Using pdf2Data Rest API
This example uses configuration values for the RESTful service that can be set up during container deployment.
We assume that pdf2Data REST API Engine is available on localhost:8080, and the authorization token is "AUTH_TOKEN". Please replace these values with ones you have configured
As for other engine types, one who wants to use REST API service should perform 4 operations:
Upload license
It must be done once per service per license.
curl -X 'POST' \
https://localhost:8080/api/v2/license' \
-H 'accept: application/json' \
-H 'Authorization: Bearer AUTH_TOKEN' \
-H 'Content-Type: multipart/form-data' \
-F 'licenseFile=@pdf2data_license.json;type=application/json'
Register template
Register template in Engine (once per template per instance)
curl -X 'POST' \
'https://localhost:8080/api/v2/templates' \
-H 'accept: application/json' \
-H 'Authorization: Bearer AUTH_TOKEN' \
-H 'Content-Type: multipart/form-data' \
-F 'templateArchive=@template_for_sdk.p2d'
Response:
{
"id": "templateID",
"name": "template_for_sdk",
"description": "test"
}
In the next step, we will use this id: "templateID"
to specify which template must be used for parsing:
You should use "processed" templates. (i.e. one that has a *.p2d extension).
You can get a "processed" template by clicking on the "Download for SDK" button in
pdf2Data UI with the Manager component
Recognize
The nature of the REST Engine is asynchronous.

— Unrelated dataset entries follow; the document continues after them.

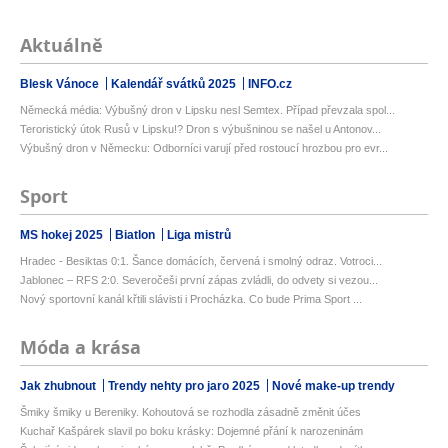
Aktuálně
Blesk Vánoce
Kalendář svátků 2025
INFO.cz
Německá média: Výbušný dron v Lipsku nesl Semtex. Případ převzala spol...
Teroristický útok Rusů v Lipsku!? Dron s výbušninou se našel u Antonov...
Výbušný dron v Německu: Odborníci varují před rostoucí hrozbou pro evr...
Sport
MS hokej 2025
Biatlon
Liga mistrů
Hradec - Besiktas 0:1. Šance domácích, červená i smolný odraz. Votroci...
Jablonec – RFS 2:0. Severočeši první zápas zvládli, do odvety si vezou...
Nový sportovní kanál křtili slávisti i Procházka. Co bude Prima Sport ...
Móda a krása
Jak zhubnout
Trendy nehty pro jaro 2025
Nové make-up trendy
Šmiky šmiky u Bereniky. Kohoutová se rozhodla zásadně změnit účes
Kuchař Kašpárek slavil po boku krásky: Dojemné přání k narozeninám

Whenever you want to process pdf using pdf2Data engine, you should:
Schedule a recognition job
PDF:
curl -X 'POST' \
'https://localhost:8080/api/v2/jobs' \
-H 'accept: application/json' \
-H 'Authorization: Bearer AUTH\_TOKEN' \
-H 'Content-Type: multipart/form-data' \
-F 'pdf=@FileToParse.pdf;type=application/pdf' \
-F 'jobRequest={
"jobType": "RECOGNIZE",
"templateId": "templateID",
"preprocessingType": "NONE"
}'
Image or scanned PDF:
curl -X 'POST' \
'https://localhost:8080/api/v2/jobs' \
-H 'accept: application/json' \
-H 'Authorization: Bearer AUTH\_TOKEN' \
-H 'Content-Type: multipart/form-data' \
-F 'image=@FileToParse.png;type=image/png' \
-F 'jobRequest={
"jobType": "RECOGNIZE",
"templateId": "templateID",
"preprocessingType": "OCR"
}'
Where:
jobRequest.jobType
- the type of the job which should be performed:- use
RECOGNIZE
for actual recognition, note that this will consume the license volume; - you can also preliminary run
CHECK
to verify if the result counts are expected, this call won't affect license volume.
- use
jobRequest.templateId
- id of a template registered in the engine (see point 2.)jobRequest.preprocessingType
- preprocessing type for document. Can beNONE
orOCR
You receive job ID in the response:
Response (PDF)
{
"jobId": "jobID",
"jobType": "RECOGNIZE",
"jobStatus": "QUEUED",
"templateId": "templateID",
"pdfName": "FileToParse.pdf",
"imageName": null,
"errors": [
"string"
],
"preprocessingType": "NONE"
}
Response (image or scanned PDF)
{
"jobId": "jobID",
"jobType": "RECOGNIZE",
"jobStatus": "QUEUED",
"templateId": "templateID",
"pdfName": null,
"imageName": "FileToParse.png",
"errors": [
"string"
],
"preprocessingType": "OCR"
}
Get recognition result
curl -X 'GET' \
'https://localhost:8080/api/v2/jobs/jobID/result?outputFormat=JSON' \
-H 'accept: */*' \
-H 'Authorization: Bearer AUTH_TOKEN'
Where:
outputFormat
- the file format in which extracted data must be presented:JSON
,XML
,JSON_WITH_META
,XML_WITH_META
.
This call returns the response with extracted values in the specified format.